Memories

 Besides providing lyrics to the Byrd’s song, To Everything There is a Season, the author of Ecclesiastes opened his essay by writing, “Generations come and generations go, but the earth remains forever.  The sun rises and the sun sets, and hurries back to where it rises. The wind blows to the south and turns to the north; round and round it goes, ever returning on its course. All streams flow into the sea, yet the sea is never full. To the place the streams come from, there they return again.  All things are wearisome, more than one can say. The eye never has enough of seeing, nor the ear its fill of hearing. What has been will be again, what has been done will be done again; there is nothing new under the sun. Is there anything of which one can say, ‘Look! This is something new’? It was here already, long ago; it was here before our time.”

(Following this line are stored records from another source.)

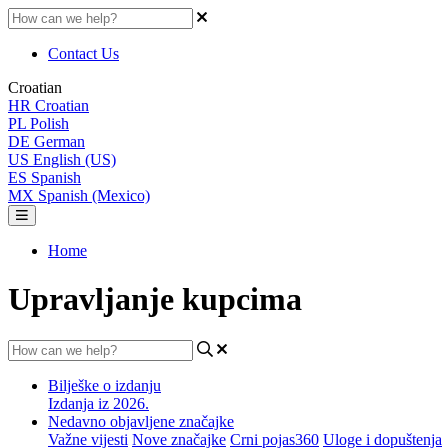
Contact Us
Croatian
HR
Croatian
PL
Polish
DE
German
US
English (US)
ES
Spanish
MX
Spanish (Mexico)
Home
Upravljanje kupcima
Bilješke o izdanju
Izdanja iz 2026.
Nedavno objavljene značajke
Važne vijesti
Nove značajke
Crni pojas360
Uloge i dopuštenja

            In the time that author was writing, it was certainly the case that nothing ever changed much.  The seasons came, the seasons went, and then they came back again.  The mountains, the buildings, the crops, the food, the wine, the animals: they were all the same.  Even the people changed little; they dressed the same, they did the same sort of things.  Wars came, wars went, the kings came and went.  The only changes one could see were in one’s children growing up and in oneself growing old. People died, people were born, but all remained the same.  One’s passage through life was like the passage through life of everyone who had come before, and apparently as everyone who would come after.  Nothing was ever different, or ever would be different. And you wouldn’t miss anything when you finally died.  Dull repetition was the order of the world.

            But the world has changed radically since the author of Ecclesiastes wrote.  Though what he said was certainly true in his time, and while it remained accurate throughout most of human history, something happened to humanity beginning in the late Middle Ages, that gained momentum with the Renaissance, the Reformation and the Enlightenment.  A radical shift in how people thought brought about radical changes in how they lived, especially with the advent of the industrial revolution.

            Besides the obvious technological alterations and the enormous advancements in medicine and hygiene, other, more subtle alterations have appeared that perhaps we are not mindful of.  For instance, the advent of antibiotics in the 1940s meant that people no longer would have to die of minor or even major injuries.  Those things that inevitably killed because of infection no longer did.  One of the most significant alterations in this was the improvement in the infant mortality rates, as well as a drop in the number of women dying from childbirth.

            Throughout human history, famine, malnutrition, and starvation have been very common.  Between 1845 and 1849, for instance, approximately five hundred thousand to a million people died in Ireland during the Great Potato Famine.  France suffered from famine as late as the 1800s.  

But today, according to recent news reports, things have changed so much that the biggest health crisis facing Americans, Europeans, and the rest of the world is now obesity. 

One of the oddities of this modern problem is that it strikes the poor more frequently than the rich.  The World Health Organization says more than 1 billion adults around the world are overweight and 300 million of them are obese, putting them at much higher risk of diseases such as diabetes, heart problems, high blood pressure, stroke and some forms of cancer.

There are now more overweight people in the world than people who are undernourished, who number about 600 million.

Certainly, obesity is not a good thing and there are serious health consequences to being severely overweight.  But frankly, obesity is a far better problem to have, I think, than starvation and famine.  So besides space ships to Mars, Saturn, and Pluto, besides open heart surgery, MRIs and computers that fit in our pockets and give us TV on demand, while allowing us to communicate instantaneously with any other human being on the planet, while being told where we are standing within three feet of our location—and thus being told how far we are from the nearest Starbucks—besides all that, the human race is now in need of a good diet.  Now that really is something new under the sun.